The three religions of the Asia Minor must answer for the apparent crime of Abraham. That man took it upon himself to accept as the voice of God a voice telling him to slay his innocent son, and he undertook actions to produce that effect. Now in no moral religion can it be permitted that anyone one could conclude that a purported guidance of God meant for him to commit such a crime, or indeed any crime.
The only mitigating circumstance that I can discern (and this logic may only hold for the Jew and the Christian) is that Abraham sincerely believed that no harm could ever possibly come to his child, no matter what he did. This belief was based on the experience of the miraculous birth of Isaac (promised by the voices) and the further promise of the voices that Isaac would be a father (and at the time of this episode Issac was still a child and incapable of having children). Thus Abraham was convinced that no harm could possibly come to Isaac, no matter what Abrham might do. In this understanding he was like the practiced, magicians apprentice who sees what looks dangerous but knows that it is only a trick, even if he doesnt know how it is done.*
[* The Norse tale of Balder gives us an example of this mindset of Abraham. Balder's mother got (almost) all things to promise never to hurt him and as a result Balder's friends could seriously try to harm him by casting spears and arrows at him, and these would always deflect and miss Balder.]
If the police had stopped Abraham as he took the knife in hand, they would have concluded that he were a lunatic for believing his story, and would send him to an institution for the insane. He would not go to prison for he will have been no more guilty of malice than Quixote was in taking on the windmill. Thus while it is wrong for anyone to take a voice calling for such conduct to be the voice of God, it is uderstandable how Abraham came to accept the voice as such and still not sin, for he knew" that nothing could happen to Issac (at least not until he had fathered a child).
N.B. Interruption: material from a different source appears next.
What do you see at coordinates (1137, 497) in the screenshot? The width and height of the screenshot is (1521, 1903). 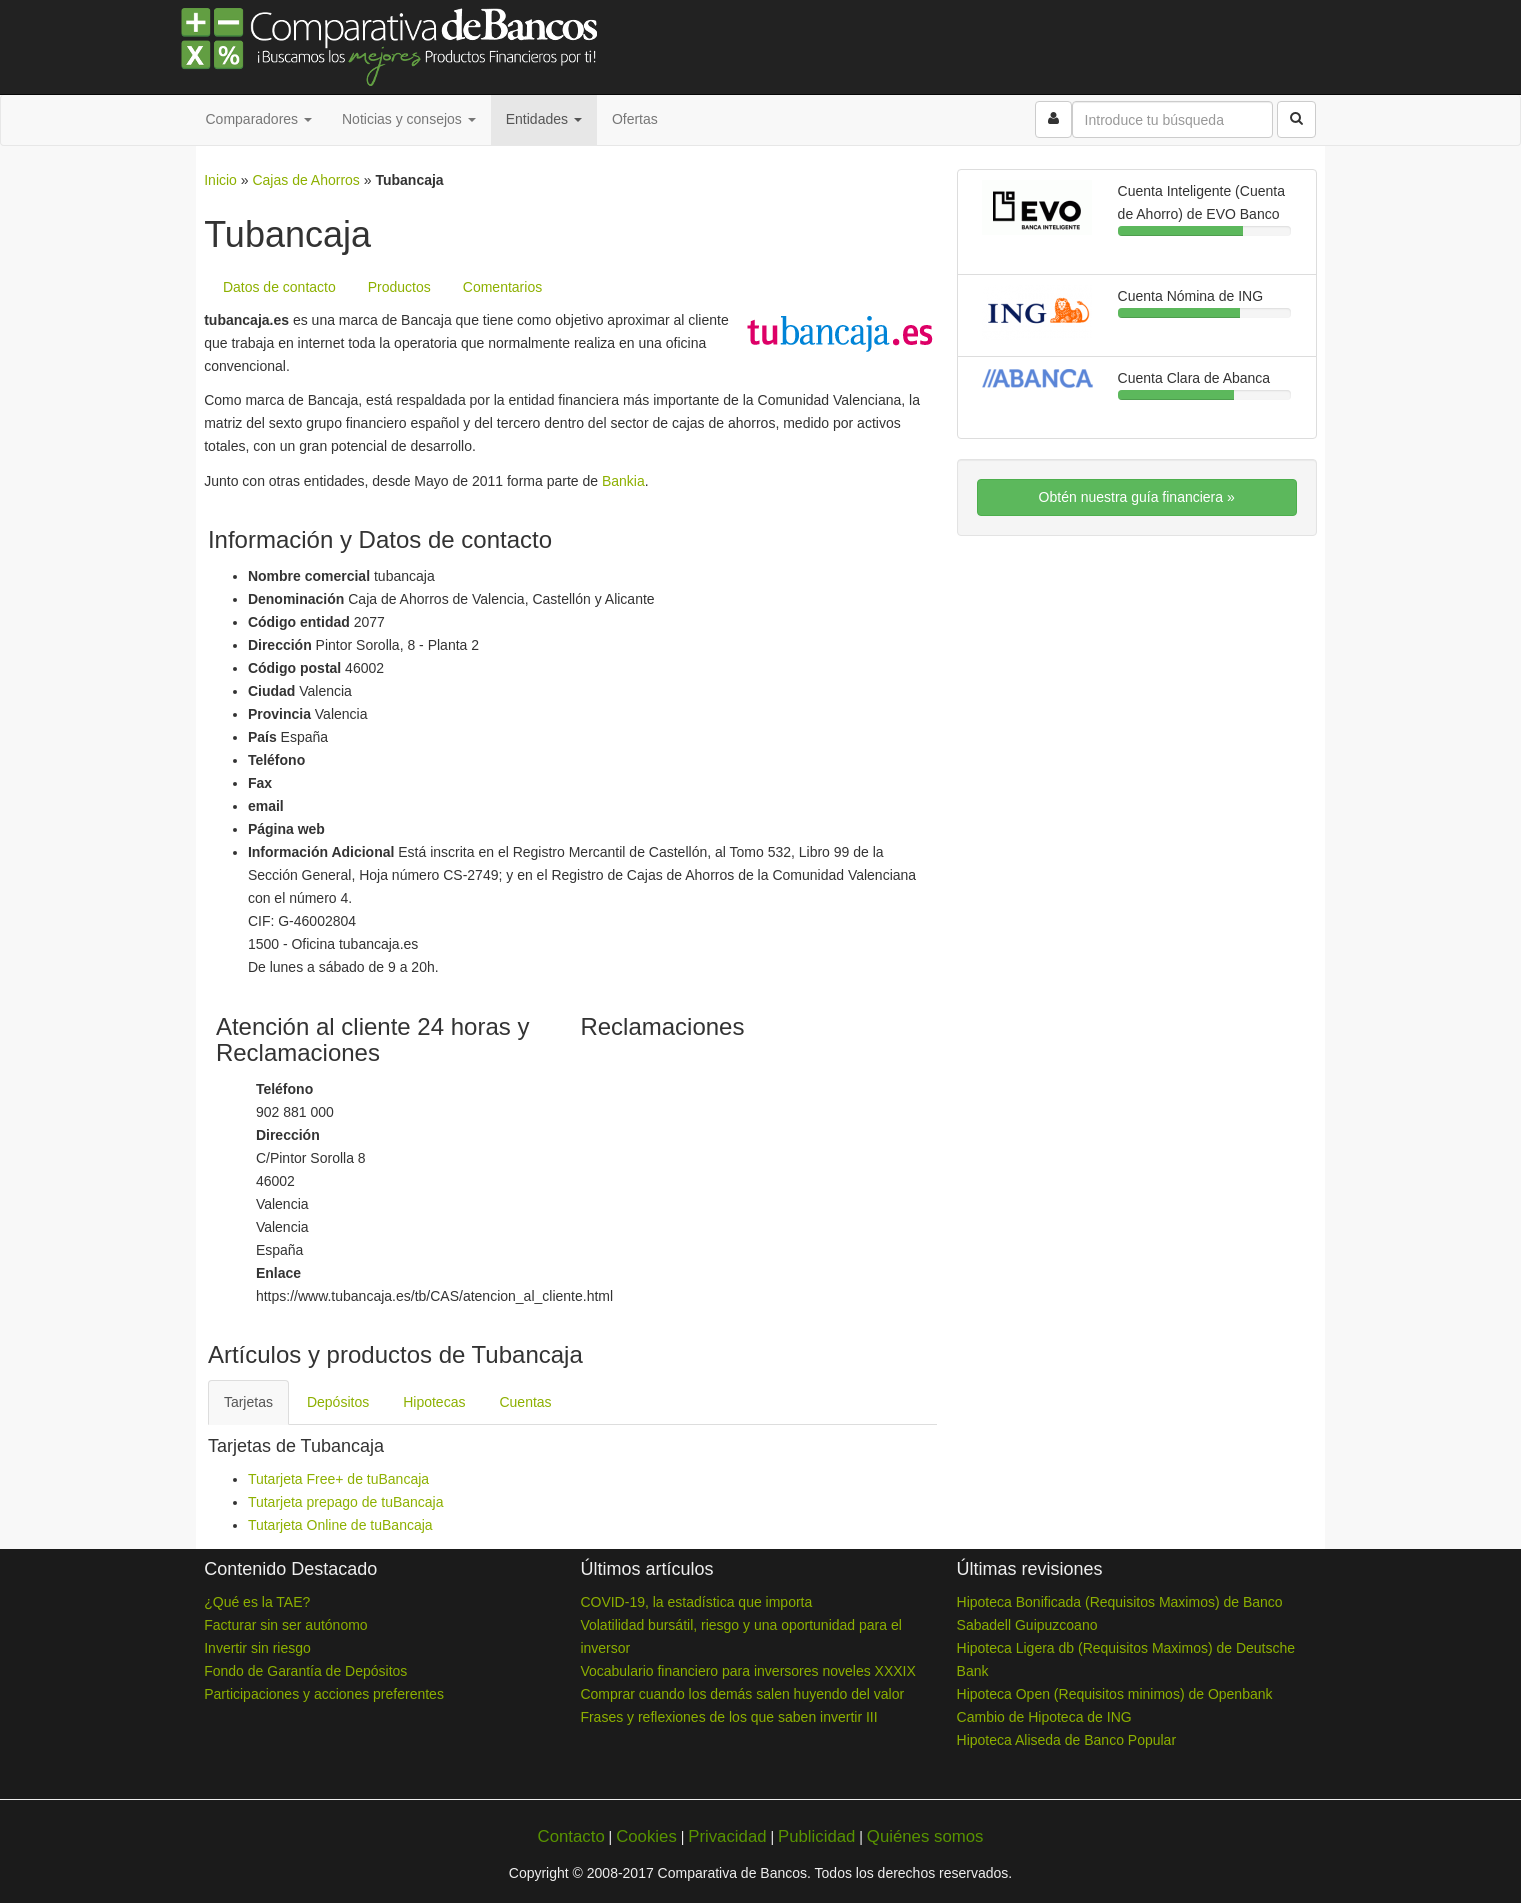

Each religion (Christianity, Islam and Judaism) must declare in no uncertain terms that it is impossible for a divinely inspired communication to be considered to be rightly understood as long as it seems, no matter how clearly, to call for a immoral and criminal act.
Regarding the Christian faith we might proffer the following certification: it is recorded in scripture (John 5:16-18) and accept as true for all Christians that Jesus actually broke the enunciated law in order to do good (healing on the sabbath when he could have waited a little while and do it on the first day of the week). This can serve as an icon that nothing precedes the insistence upon doing good and the supremacy of the moral law over all revealed law. This is part and parcel of the Christian constitution. And it constitutes an certification and assurance to all the world on the part of the Christian faith that it is wrong for any Christian to think that God, or any agent of his, could ever command or call for what is immoral.